Data Massage and Algorithmic trials in Governance of Danish Education
Helene Ratner, Copenhagen Business School
Stakeholders around Danish education are currently involved in developing new database devices (Ruppert, 2012) with the aim of facilitating systematic evaluation of the quality of education. A central feature of these devices is granular access to data. Speaking of this as a shift of data use from ’controlling’ to ’massaging’ individual primary schools, civil servants at the Ministry of Education envision that granular access to data affords dialectic of information and intervention, in which database devices evaluate and anticipate individuals’ and institutions’ performance. The development of new database devices, however, also occasions what I refer to as ’algorithmic trials’: situations in which decisions about algorithms become a point of contention or negotiation. I briefly discuss two such algorithmic trials: one involves negotiating a distinction between research and politics when researchers and civil servants debate how to visualize and evaluate data on pupils’ well-being. The other involves deciding on ’good’ pupil performance when the ministry changes the evaluation criteria of pupils’ performance in national tests.
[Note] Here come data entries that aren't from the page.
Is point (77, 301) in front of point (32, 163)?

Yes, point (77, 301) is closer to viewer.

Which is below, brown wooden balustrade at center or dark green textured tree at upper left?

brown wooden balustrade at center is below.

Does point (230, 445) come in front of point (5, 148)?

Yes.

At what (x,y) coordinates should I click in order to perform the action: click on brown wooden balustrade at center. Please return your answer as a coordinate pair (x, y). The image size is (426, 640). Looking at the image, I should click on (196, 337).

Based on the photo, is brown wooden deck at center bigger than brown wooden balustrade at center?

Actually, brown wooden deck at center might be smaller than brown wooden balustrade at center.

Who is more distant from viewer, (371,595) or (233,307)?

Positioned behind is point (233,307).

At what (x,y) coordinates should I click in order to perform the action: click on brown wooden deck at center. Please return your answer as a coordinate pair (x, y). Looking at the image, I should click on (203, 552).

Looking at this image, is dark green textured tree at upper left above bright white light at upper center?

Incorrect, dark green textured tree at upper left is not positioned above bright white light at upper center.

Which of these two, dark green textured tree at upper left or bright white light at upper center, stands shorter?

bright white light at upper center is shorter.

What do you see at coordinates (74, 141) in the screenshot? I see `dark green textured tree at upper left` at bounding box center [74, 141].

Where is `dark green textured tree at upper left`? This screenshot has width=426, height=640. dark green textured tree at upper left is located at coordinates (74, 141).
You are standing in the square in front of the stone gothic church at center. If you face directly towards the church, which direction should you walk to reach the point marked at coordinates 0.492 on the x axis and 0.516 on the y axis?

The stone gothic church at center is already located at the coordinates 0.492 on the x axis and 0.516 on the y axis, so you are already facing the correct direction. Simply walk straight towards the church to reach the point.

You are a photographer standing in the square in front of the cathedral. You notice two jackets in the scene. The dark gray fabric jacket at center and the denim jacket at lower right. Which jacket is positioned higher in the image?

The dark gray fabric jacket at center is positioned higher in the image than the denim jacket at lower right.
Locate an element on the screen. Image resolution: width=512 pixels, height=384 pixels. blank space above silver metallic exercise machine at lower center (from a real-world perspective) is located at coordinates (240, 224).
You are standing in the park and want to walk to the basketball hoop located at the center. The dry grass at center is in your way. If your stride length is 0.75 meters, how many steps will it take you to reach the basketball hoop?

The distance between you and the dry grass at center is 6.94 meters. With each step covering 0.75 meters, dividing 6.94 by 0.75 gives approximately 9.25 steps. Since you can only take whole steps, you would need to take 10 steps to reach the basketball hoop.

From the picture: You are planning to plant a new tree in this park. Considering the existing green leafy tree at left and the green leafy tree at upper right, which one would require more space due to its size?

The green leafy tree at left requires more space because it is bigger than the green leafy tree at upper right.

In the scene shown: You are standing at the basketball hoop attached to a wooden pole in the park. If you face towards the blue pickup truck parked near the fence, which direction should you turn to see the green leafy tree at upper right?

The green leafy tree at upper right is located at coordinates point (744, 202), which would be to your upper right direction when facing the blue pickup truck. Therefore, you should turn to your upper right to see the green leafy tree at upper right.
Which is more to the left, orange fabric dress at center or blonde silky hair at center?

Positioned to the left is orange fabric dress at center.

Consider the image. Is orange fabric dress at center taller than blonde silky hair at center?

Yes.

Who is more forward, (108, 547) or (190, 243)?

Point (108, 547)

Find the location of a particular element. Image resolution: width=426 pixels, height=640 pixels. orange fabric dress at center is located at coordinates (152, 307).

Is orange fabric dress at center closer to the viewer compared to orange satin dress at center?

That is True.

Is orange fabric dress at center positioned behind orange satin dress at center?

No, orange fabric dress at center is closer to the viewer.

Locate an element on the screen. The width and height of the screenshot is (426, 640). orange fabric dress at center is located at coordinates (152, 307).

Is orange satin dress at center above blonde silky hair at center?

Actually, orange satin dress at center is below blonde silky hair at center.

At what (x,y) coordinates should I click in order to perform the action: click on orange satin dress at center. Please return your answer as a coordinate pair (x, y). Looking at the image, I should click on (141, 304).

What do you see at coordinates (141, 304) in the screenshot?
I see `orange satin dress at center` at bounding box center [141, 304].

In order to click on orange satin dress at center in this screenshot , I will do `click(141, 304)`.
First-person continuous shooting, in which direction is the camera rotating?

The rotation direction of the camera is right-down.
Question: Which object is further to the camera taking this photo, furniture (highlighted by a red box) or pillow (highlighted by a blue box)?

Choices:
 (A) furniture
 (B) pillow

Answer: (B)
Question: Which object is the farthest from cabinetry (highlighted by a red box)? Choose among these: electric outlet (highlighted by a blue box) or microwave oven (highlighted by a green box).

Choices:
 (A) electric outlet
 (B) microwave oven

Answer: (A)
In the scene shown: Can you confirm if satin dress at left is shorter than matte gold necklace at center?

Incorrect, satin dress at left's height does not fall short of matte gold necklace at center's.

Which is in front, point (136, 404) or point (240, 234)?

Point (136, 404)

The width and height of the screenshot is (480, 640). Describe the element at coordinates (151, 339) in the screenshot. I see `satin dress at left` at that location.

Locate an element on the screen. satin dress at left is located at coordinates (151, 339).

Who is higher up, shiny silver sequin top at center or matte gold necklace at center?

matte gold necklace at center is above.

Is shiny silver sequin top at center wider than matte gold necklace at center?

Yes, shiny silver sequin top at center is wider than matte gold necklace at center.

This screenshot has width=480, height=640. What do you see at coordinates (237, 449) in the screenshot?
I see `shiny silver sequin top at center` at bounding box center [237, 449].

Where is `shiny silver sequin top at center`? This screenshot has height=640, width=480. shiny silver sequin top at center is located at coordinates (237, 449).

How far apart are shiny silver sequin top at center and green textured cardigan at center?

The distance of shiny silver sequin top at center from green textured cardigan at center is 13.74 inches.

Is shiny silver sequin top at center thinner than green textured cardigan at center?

Learning machines and their passion for error
Adrian Mackenzie, Lancaster University
In very many settings today, algorithms that learn are highly valued. What does it mean for an algorithm to learn, and to learn in so many different settings (stock markets, scientific fields, medicine, media and entertainment, etc.)? What kind of pedagogy, training, testing and examination accompanies this learning? Typically, such algorithms are trained during a ‘supervised learning’ phase, and then tested for their ability to ‘generalize’ to hitherto unseen cases. The power of such ‘learning machines’ to classify, rank or predict depends less on an innately powerful algorithm shredding data like a food processor than on disciplined alignments between the data that the algorithm encounters, penalised treatments of variations and mis-classifications, and a thoroughly test-based optimisation of algorithmic movements. In many ways, this mode of algorithmic disciplining seems to owe much more to disciplinary techniques of power than it does to mathematics, computer science or statistics. If that is the case, and if we are seeing a generalization of algorithmic power, then this disciplinary mode of formation of algorithmic learning (a formation in which algorithms are more like delinquent juveniles than sovereign abstractions) may have powerful effects on the forms of sorting, ordering, classification and regulation assembled in contemporary social fields. At the core of this disciplinary formation of machine learners lies an irreducible potency of error, which is both the target of much optimisation and the margin of indeterminacy whose ongoing presence animates a seemingly inexorable intensification of algorithmic processing. A small, almost toy demonstration of facial recognition algorithms, `kittydar`, illustrates both the power and problems of this sorting power. On the one hand, after its training phase has finished, `kittydar` is mostly automatic in its sorting of images of cat faces. On the other hand, the work that prepares and repairs this capacity to sort means that any appearance of learning and any performance of automatic face recognition involves multiple agents acting at different times.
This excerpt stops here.